Le respect de cette loi est contrôlé juridictionnellement, mais uniquement sur plainte ou réclamation. Les sanctions sont les suivantes :

- sanctions pénales

- privation de son mandat pour le candidat qui a violé la loi ou pour la tête de liste quand c’est tout un parti qui a violé la loi.
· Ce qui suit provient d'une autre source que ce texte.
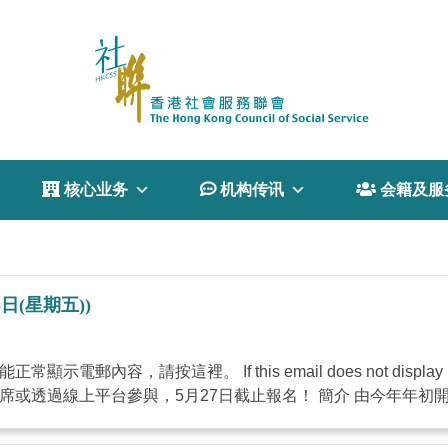
 核心业务
 机构传讯
 会籍及服
日(星期五))
示電郵內容，請按這裡。 If this email does not display p
透過線上平台參與，5月27日截止報名！ 簡介 由今年年初開始，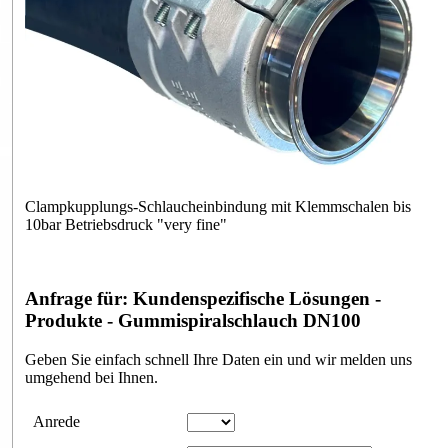
Clampkupplungs-Schlaucheinbindung mit Klemmschalen bis
10bar Betriebsdruck "very fine"
Anfrage für: Kundenspezifische Lösungen -
Produkte - Gummispiralschlauch DN100
Geben Sie einfach schnell Ihre Daten ein und wir melden uns
umgehend bei Ihnen.
Anfrageformular
Anrede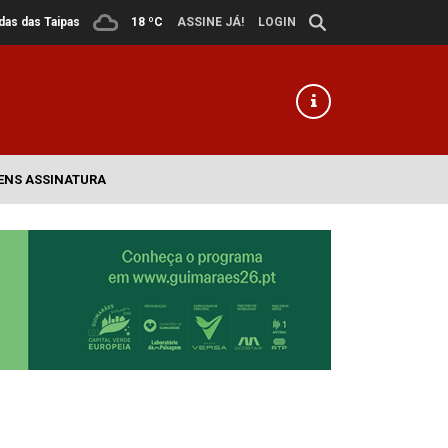
ldas das Taipas
18 ºC
ASSINE JÁ!
LOGIN
ENS ASSINATURA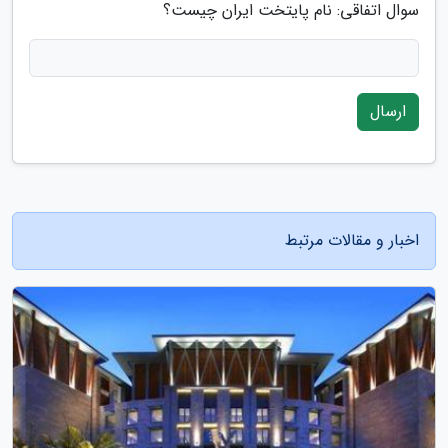
سوال اتفاقی: نام پایتخت ایران چیست؟
ارسال
اخبار و مقالات مرتبط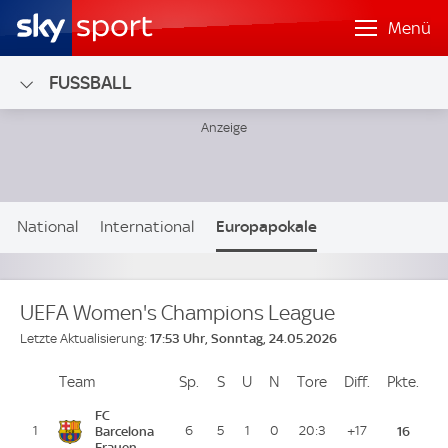
Menü
FUSSBALL
National
International
Europapokale
Nationalteams
UEFA Women's Champions League
17:53 Uhr, Sonntag, 24.05.2026
Letzte Aktualisierung:
Team
Team
Sp.
Spiele
S
Siege
U
Unentschieden
N
Niederlagen
Tore
Tore
Diff.
Differenz
Pkte.
Pun
Platz
FC
1
Barcelona
6
5
1
0
20:3
+17
16
Frauen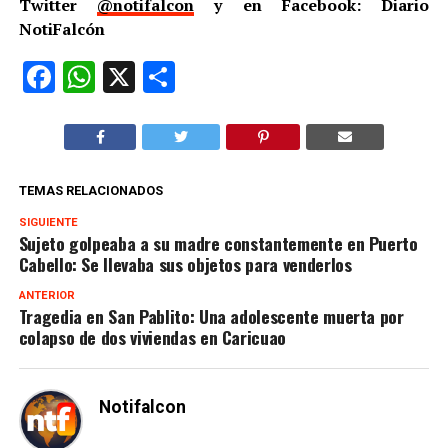
Twitter
@notifalcon
y en Facebook: Diario
NotiFalcón
Facebook
WhatsApp
X
Compartir
TEMAS RELACIONADOS
SIGUIENTE
Sujeto golpeaba a su madre constantemente en Puerto
Cabello: Se llevaba sus objetos para venderlos
ANTERIOR
Tragedia en San Pablito: Una adolescente muerta por
colapso de dos viviendas en Caricuao
Notifalcon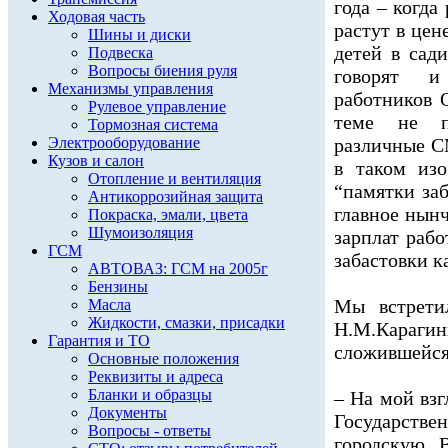
года – когда
Ходовая часть
растут в цен
Шины и диски
детей в сад
Подвеска
Вопросы биения руля
говорят и
Механизмы управления
работников 
Рулевое управление
теме не п
Тормозная система
Электрооборудование
различные С
Кузов и салон
в таком изо
Отопление и вентиляция
“памятки заб
Антикоррозийная защита
главное нынч
Покраска, эмали, цвета
Шумоизоляция
зарплат раб
ГСМ
забастовки 
АВТОВАЗ: ГСМ на 2005г
Бензины
Мы встрети
Масла
Жидкости, смазки, присадки
Н.М.Караг
Гарантия и ТО
сложившейся
Основные положения
Реквизиты и адреса
Бланки и образцы
– На мой взг
Документы
Государств
Вопросы - ответы
городскую. 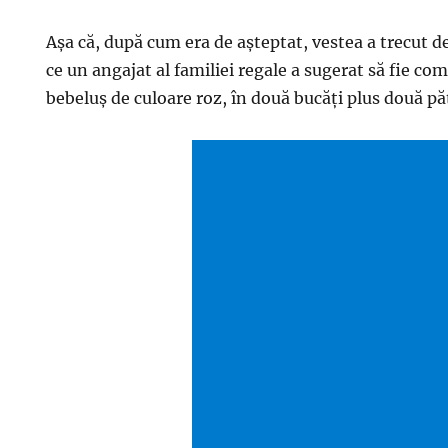
Așa că, după cum era de așteptat, vestea a trecut de
ce un angajat al familiei regale a sugerat să fie co
bebeluș de culoare roz, în două bucăți plus două pă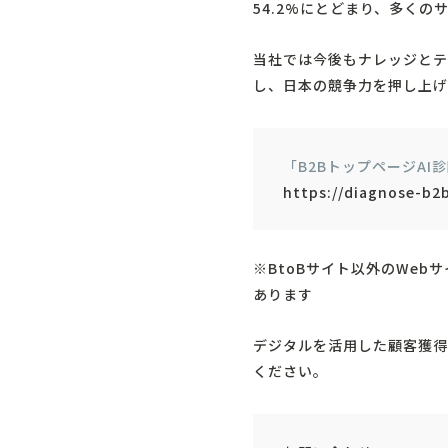
54.2%にとどまり、多く
当社では今後もナレッジとテ
し、日本の競争力を押し上げ
「B2BトップページAI
https://diagnose-b2
※BtoBサイト以外のWeb
あります
デジタルを活用した顧客獲得
ください。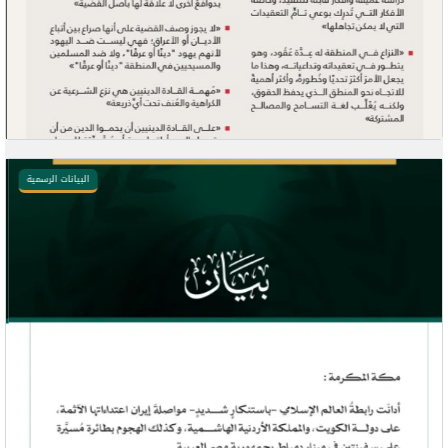
البيانات الرسمية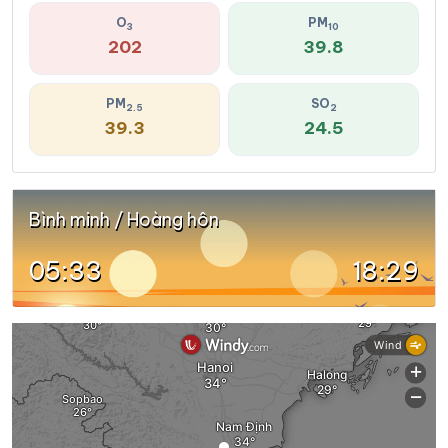
O
PM
3
10
202
39.8
PM
SO
2.5
2
39.3
24.5
Bình minh / Hoàng hôn
05:33
18:29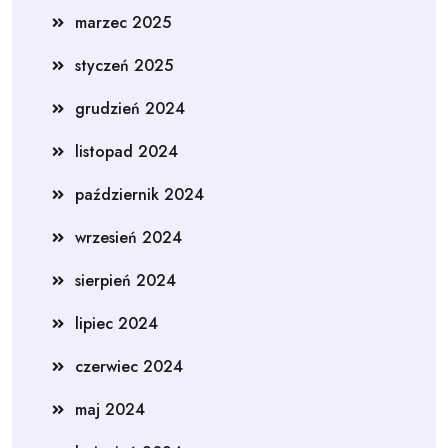
marzec 2025
styczeń 2025
grudzień 2024
listopad 2024
październik 2024
wrzesień 2024
sierpień 2024
lipiec 2024
czerwiec 2024
maj 2024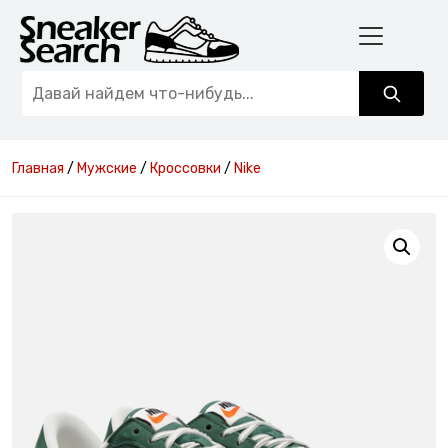
Главная
/
Мужские
/
Кроссовки
/
Nike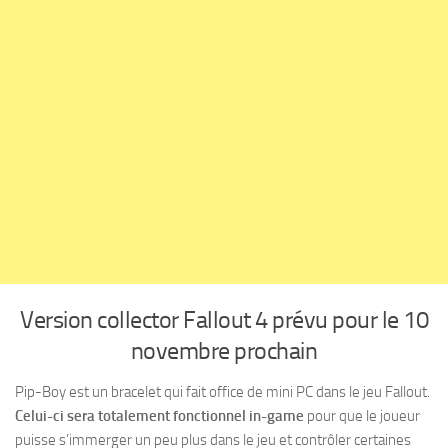
Version collector Fallout 4 prévu pour le 10
novembre prochain
Pip-Boy est un bracelet qui fait office de mini PC dans le jeu Fallout.
Celui-ci sera totalement fonctionnel in-game
pour que le joueur
puisse s’immerger un peu plus dans le jeu et contrôler certaines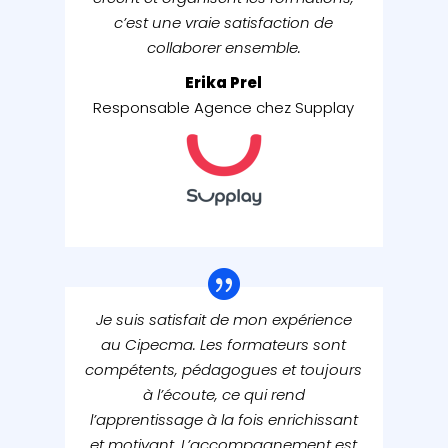
c’est une vraie satisfaction de
collaborer ensemble.
Erika Prel
Responsable Agence chez Supplay
Je suis satisfait de mon expérience
au Cipecma. Les formateurs sont
compétents, pédagogues et toujours
à l’écoute, ce qui rend
l’apprentissage à la fois enrichissant
et motivant. L’accompagnement est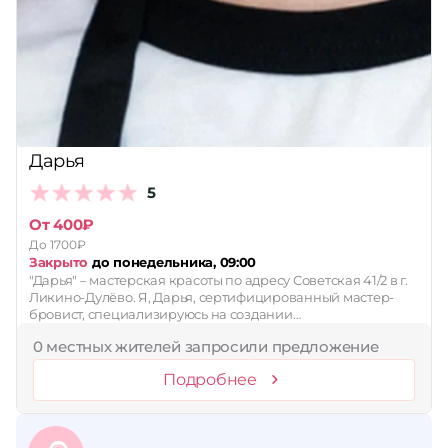
Дарья
5
От 400₽
До 1700₽
Закрыто
до понедельника, 09:00
"Дарья" – мастерская красоты по адресу Советская 41/2 в г.
Ликино-Дулёво. Я, Дарья, сертифицированный мастер-
бровист, специализируюсь на создании…
0 местных жителей запросили предложение
Подробнее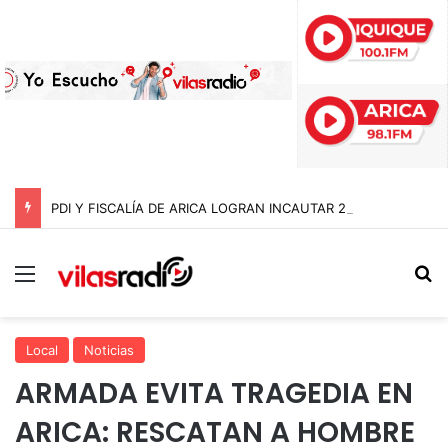
PDI Y FISCALÍA DE ARICA LOGRAN INCAUTAR 28 KILOS DE MARIHUANA OCULTOS EN UN CAMIÓN DE ALTO TONELAJE EN CHUNGARÁ
Menú
B
Local
Noticias
ARMADA EVITA TRAGEDIA EN
ARICA: RESCATAN A HOMBRE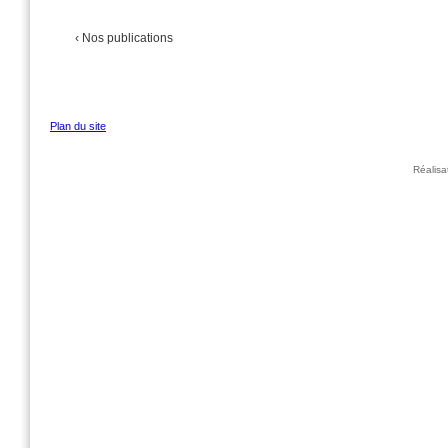
‹ Nos publications
Plan du site
Réalis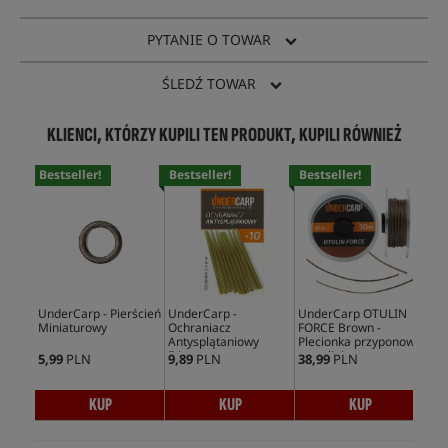
PYTANIE O TOWAR
ŚLEDŹ TOWAR
KLIENCI, KTÓRZY KUPILI TEN PRODUKT, KUPILI RÓWNIEŻ
Bestseller!
Bestseller!
Bestseller!
UnderCarp - Pierścień
UnderCarp -
UnderCarp OTULIN
Na
Miniaturowy
Ochraniacz
FORCE Brown -
Sha
Antysplątaniowy
Plecionka przyponowa
54mm
w otulinie
5,99
PLN
9,89
PLN
38,99
PLN
29,
KUP
KUP
KUP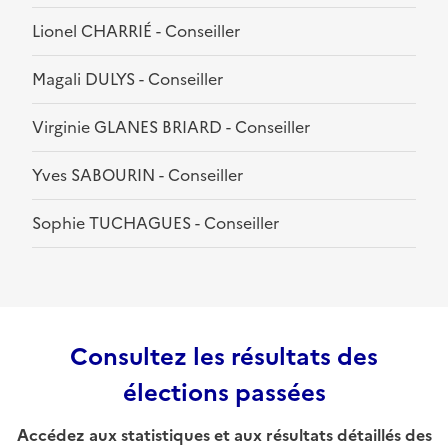
Lionel CHARRIÉ - Conseiller
Magali DULYS - Conseiller
Virginie GLANES BRIARD - Conseiller
Yves SABOURIN - Conseiller
Sophie TUCHAGUES - Conseiller
Consultez les résultats des
élections passées
Accédez aux statistiques et aux résultats détaillés des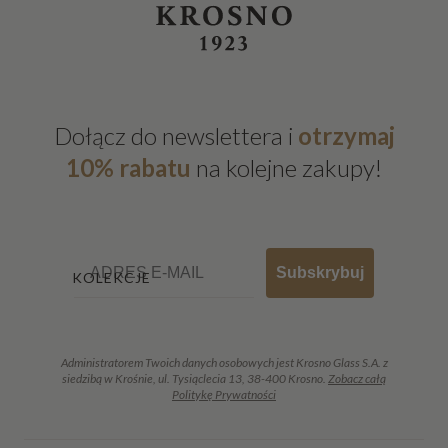
Dołącz do newslettera i
otrzymaj
10% rabatu
na kolejne zakupy!
Email
Subskrybuj
KOLEKCJE
Administratorem Twoich danych osobowych jest Krosno Glass S.A. z
siedzibą w Krośnie, ul. Tysiąclecia 13, 38-400 Krosno.
Zobacz całą
Politykę Prywatności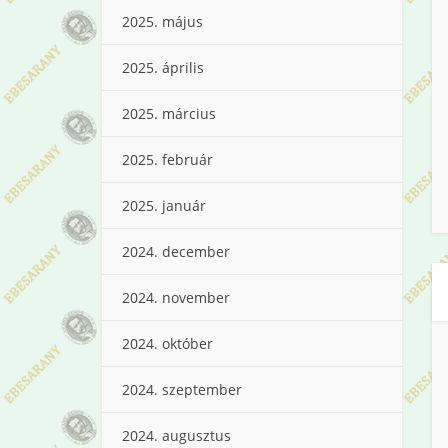
2025. május
2025. április
2025. március
2025. február
2025. január
2024. december
2024. november
2024. október
2024. szeptember
2024. augusztus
Il est alors remplacé par son suppléant

1. Procédure en ce qui concerne les élections communales et de CPAS

C’est la députation permanente qui est compétente en 1er degré et le CE en degré d’appel.

La procédure est la même qu’en matière électorale.

1. Procédure en ce qui concerne les élections provinciales

Le contentieux des élections provinciales est réglé par le Conseil provincial, sauf en ce qui concerne les dépenses électorales excessives.

Là, une procédure particulière est organisée :

- en 1ère instance, c’est une commission de contrôle, composée paritairement de députés et de sénateurs, qui est compétente : autrefois, elle ne pouvait que diminuer les crédits accordés au parti fautif, mais depuis 1994, elle peut priver le candidat fautif de son siège ou la tête de liste si tout le parti est fautif. Ca en fait un organe juridictionnel.